In the case of Holyoake v Candy and CPC Group Limited, the claimant alleged that the defendants had not carried out adequate searches in relation to his subject access requests, listing amongst the defendants’ alleged shortcomings the failure to search directors’ personal email accounts. The claimant also questioned the validity of the first defendant’s contention that legal professional privilege (LPP) applied to some of the data and that such data was therefore exempt from disclosure.
The defendants had originally refused to comply with the claimant’s subject access request on the basis that they did not consider it to have been made for a reason conforming with the purpose of the Data Protection Act and that in any event it would be disproportionate to carry out the extensive searches required. The defendants also asserted that some of the data would be obtained by Mr Holyoake in the litigation which Mr Holyoake and Hotblack Holdings Limited had brought against Mr Candy, CPC Group Limited and three of CPC’s directors. The defendants subsequently disclosed a limited number of documents in response to a narrowed version of the claimant’s original subject access request.
The judge held that a data controller’s obligation to carry out a search is to be limited to what is proportionate and reasonable. He rejected the claimant’s allegation that the search was not proportionate because searches were limited, except in the case of the first defendant, Mr Candy, to corporate email accounts and not personal ones. Whilst a company director who has used a personal email account for corporate business may owe the company a duty to allow access to that account, the company is not obliged to ask directors whether they have used their personal email accounts for business purposes unless there is some sufficient reason to do so. The judge held that, as the defendants’ searches were reasonable and proportionate, there was no basis on which to require the defendants to carry out further searches, as the claimant had wished.

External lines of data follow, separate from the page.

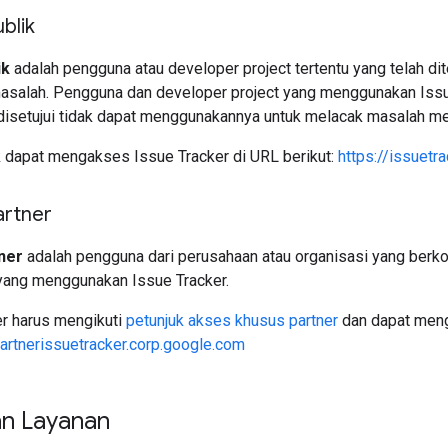
blik
ik
adalah pengguna atau developer project tertentu yang telah di
masalah. Pengguna dan developer project yang menggunakan Issu
disetujui tidak dapat menggunakannya untuk melacak masalah me
 dapat mengakses Issue Tracker di URL berikut:
https://issuetr
rtner
ner
adalah pengguna dari perusahaan atau organisasi yang berk
 yang menggunakan Issue Tracker.
r harus mengikuti
petunjuk akses khusus partner
dan dapat meng
partnerissuetracker.corp.google.com
an Layanan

The judge also upheld Mr Candy’s reliance on the LPP exemption. Mr Holyoake had suggested this exemption should not apply, either because any surveillance of him by the defendants was tainted by criminal conduct and/or because these activities resulted in an unjustified interference with his fundamental right to privacy. The judge held that a speculative case that documents may involve or evidence “iniquity” (which the courts define for these purposes as including criminal conduct) is insufficient to displace legal professional privilege. The test is whether there is a “strong prima facie case” of iniquity and this was not held to be the case here. The judge also declined Mr Holyoake’s request that he read the material filed by Mr Candy to consider whether the exemption claimed ought to apply, stating that the Court would review documents covered by legal professional privilege “only as a last resort”.
The defendants’ arguments that much of the data sought by Mr Holyoake would be disclosed in litigation proceedings, within the protection of CPR 31, is particularly timely given the pending judgments from the Court of Appeal on the question of whether it is an abuse to seek to use a subject access request in order to facilitate disclosure in other legal proceedings.